In order to fully evaluate the risk an animal faces from disease, basic knowledge of an animal’s immune system is essential. The only immunological work done in hummingbirds has shown that both hatch-year Anna’s Hummingbirds (Calypte anna) and Black-chinned hummingbirds (Archilochus alexandri) have higher lymphocyte counts compared to adult birds [13]. In the ecology and immunology literature, there is a developing theory that both organism body size and metabolic rate correlate with immune function [14, 15]. It is nutritionally costly to mount an immune response; therefore, it is thought that animals with higher metabolisms are more likely to invest in constitutive immunity to reduce the cost associated with ramping up an adaptive immune response [16]. Investigating the immune system of hummingbirds could provide further insight into the interaction between metabolism and investment in different components of the immune system.
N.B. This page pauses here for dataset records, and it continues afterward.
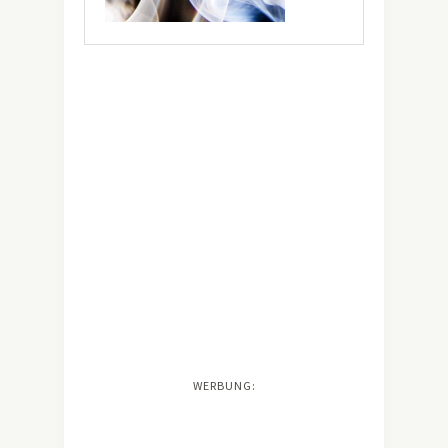
WERBUNG:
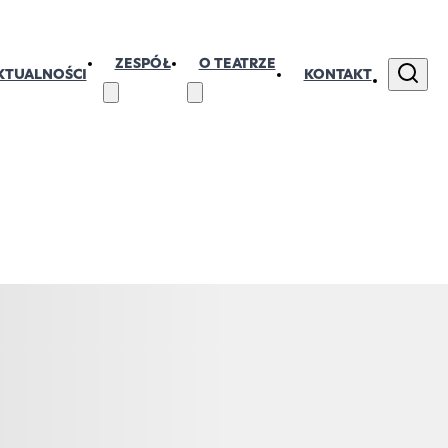
ZESPÓŁ
O TEATRZE
KTUALNOŚCI
KONTAKT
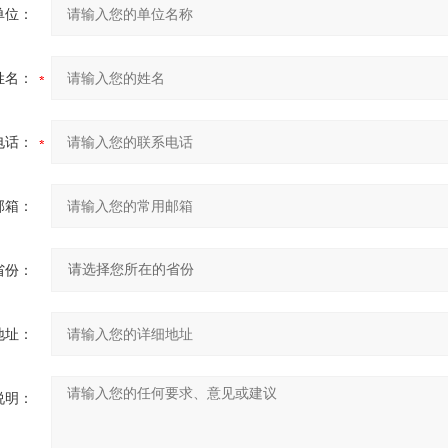
单位：
姓名：
电话：
邮箱：
省份：
地址：
说明：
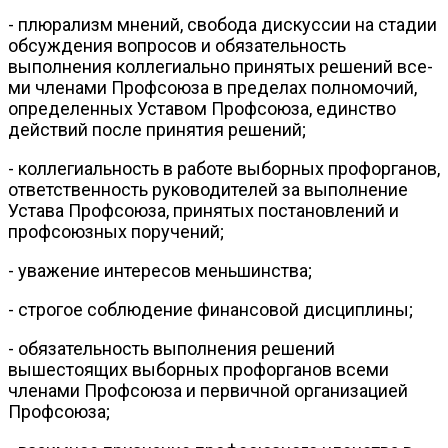
- плюрализм мнений, свобода дискуссии на стадии
обсуждения воп­росов и обязательность
выполнения коллегиально принятых решений все­
ми членами Профсоюза в пределах полномочий,
определенных Уставом Профсоюза, единство
действий после принятия решений;
- коллегиальность в работе выборных профорганов,
ответственность руководителей за выполнение
Устава Профсоюза, принятых постановле­ний и
профсоюзных поручений;
- уважение интересов меньшинства;
- строгое соблюдение финансовой дисциплины;
- обязательность выполнения решений
вышестоящих выборных профорганов всеми
членами Профсоюза и первичной организацией
Профсоюза;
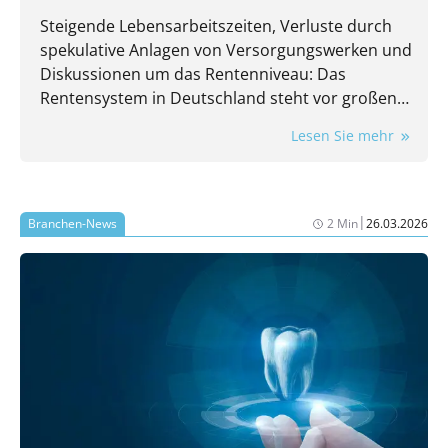
Steigende Lebensarbeitszeiten, Verluste durch
spekulative Anlagen von Versorgungswerken und
Diskussionen um das Rentenniveau: Das
Rentensystem in Deutschland steht vor großen
Herausforderungen. Renten aus dem
Lesen Sie mehr
Versorgungswerk oder der gesetzlichen
Rentenversicherung werden nicht ausreichen,
um im Alter finanziell gut versorgt zu sein.
Private Altersvorsorge ist wichtiger denn je. Doch
|
Branchen-News
2 Min
26.03.2026
wie können Berufstätige heute so investieren,
dass sie später im Ruhestand gut versorgt sind?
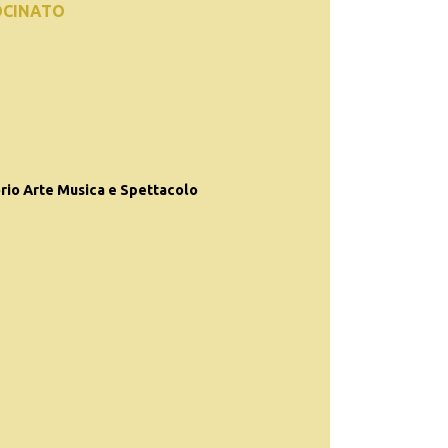
OCINATO
rio Arte Musica e Spettacolo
Overall, there is a compelling need for more information about not only the diseases of hummingbirds but also how their immune systems function. Fortunately, there are immunological assays that have been developed to study free-ranging avian species that could be applied to hummingbirds to provide insight into the capacity of their immune systems. Some of these immunological assays can be adapted for use with less than 10 microliters of whole blood and could be safely used with hummingbirds even when taking into consideration their size as a limiting factor [17, 18]. One such assay, the anti-microbial assay, uses whole blood to study the anti-microbial activity of both phagocytic cells and protective proteins found in the plasma. When performed with different microbes, this assay can provide useful insight into the capacity of an organism’s constitutive innate immune system [18]. The objective of this study was to use the anti-microbial assay to evaluate the constitutive innate immunity of Anna’s Hummingbirds and determine which factors may be most important to consider when performing future health and disease studies. Here we documented how different factors, such as sex or molt status, influenced the anti-microbial activity of both the whole blood and plasma of Anna’s Hummingbirds.

Materials and methods

Blood collection

Anna’s Hummingbirds (Calypte Anna) were captured in three geographically similar locations in Yolo county located in Northern California (Winters; 38° 31′ 49″ N, 121° 51′ 2″ W; 38° 28' 53.2" N, 122° 02' 0.8" W; 38° 29' 2.5" N, 121° 59' 45" W). All three study sites were located on private property and permission to access study sites was granted by the homeowners. Due to the study sites being located on private property, no permits were required for land access and GPS coordinates are approximated to the nearest major intersection. Anna’s Hummingbirds were captured using drop net feeder traps during May, June, August and September of 2018.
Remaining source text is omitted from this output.